By the way, I am totally working Steve's plan for how to get yourself married. I remain as conflicted as ever about marriage itself, but I'm determined to try this strategy. Interestingly, every one of my friends with whom I shared the plan and almost every one of you who commented on my blog, was against this plan. Everyone has told me they don't like it, they don't think it will work and it's a bad idea for me. I'm ignoring all of you and doing it anyway. This idea of not getting exclusive with a man until I've taken my time getting to know him over a period of months is not a bad idea at all. I think way too many of us single-never-married's (especially those of us in our 30's, 40's and 50's) tend to date only one person at a time and we become exclusive with them, and start having sex with them, way too soon. Then the whole thing crashes and burns and convinces us we're cursed.

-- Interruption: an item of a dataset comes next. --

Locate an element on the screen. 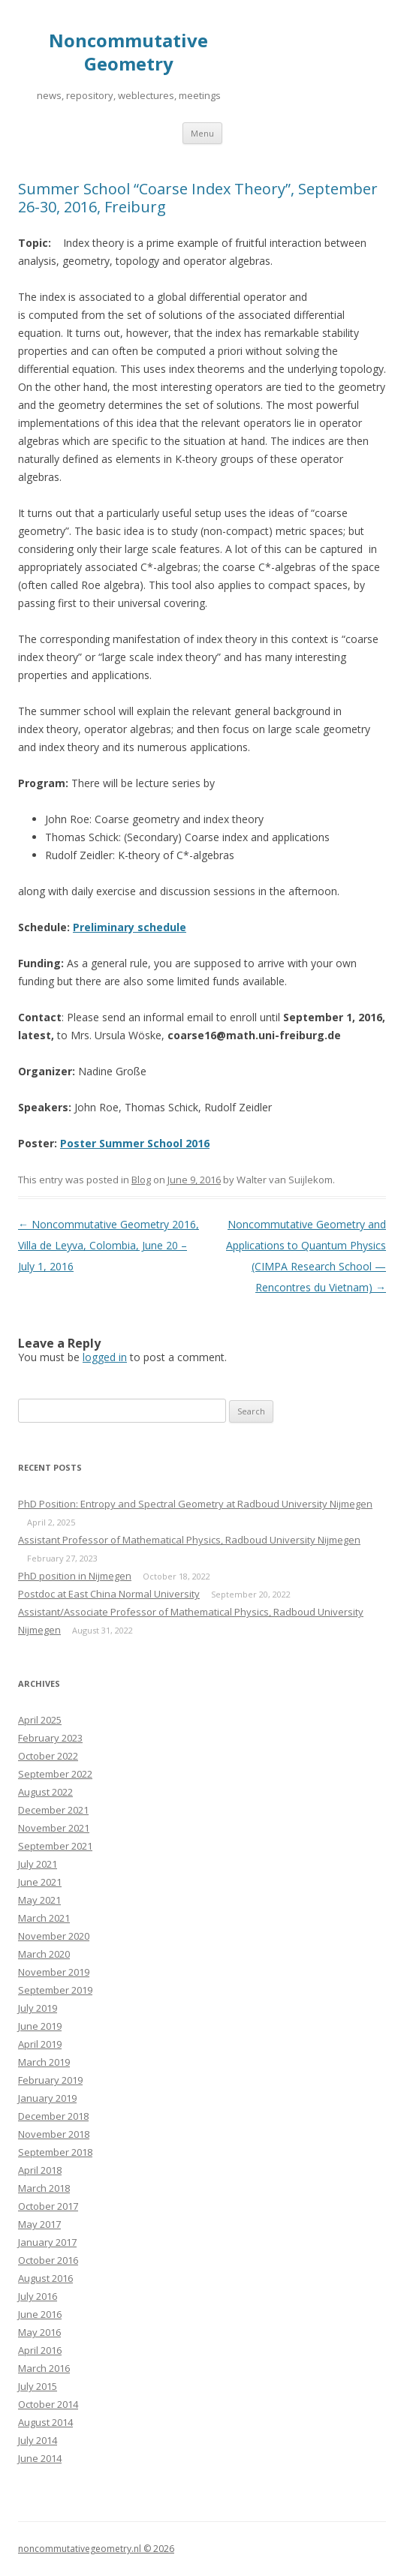  January 2019 is located at coordinates (47, 2098).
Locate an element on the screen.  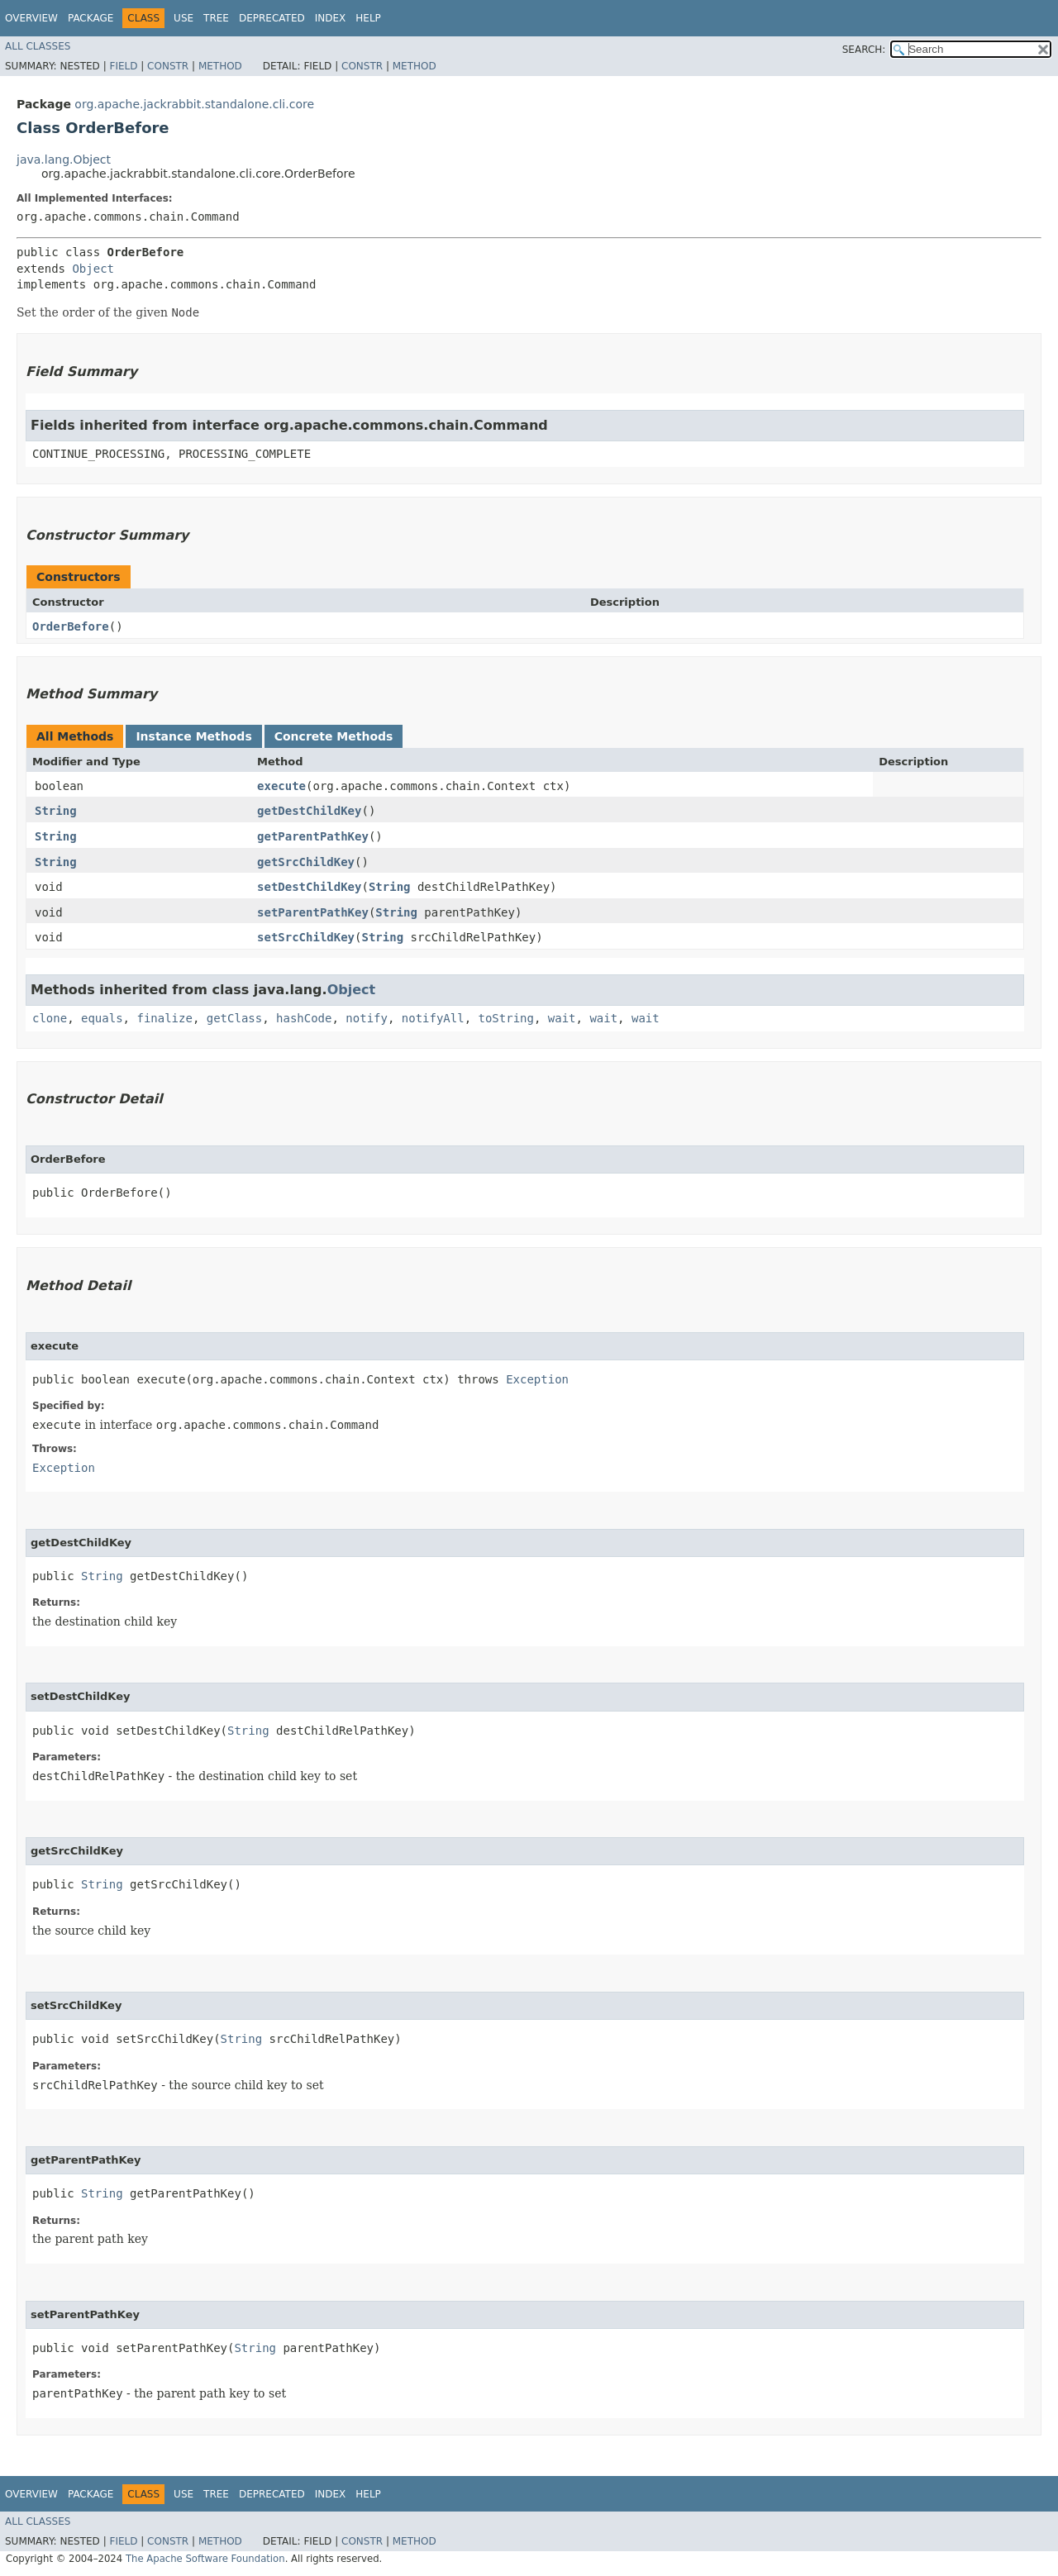 setParentPathKey is located at coordinates (313, 912).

Well, maybe we are cursed, but I'm going to try to lift mine by taking my time and getting to know the men I date, for chrissake. And not eliminating any of them until we've had some damn time to actually get to know each other past the initial flush of I-can't-believe-you-just-quoted-from-my-favorite-Woody-Allen-movie.
Also, many male friends and male blog commentators made clear that if they dated a woman who followed Steve's plan (eg. asked life goal questions on first date, no sex before 3 months of dating, etc.), they'd stop dating her immediately. This only indicates to me that I have drawn a lot of not-ready-for-marriage guys into my life (and blog) so I'd better not date them.
So, onward with the big experiment that is my life. I will follow Steve's plan for getting married and see where it takes me.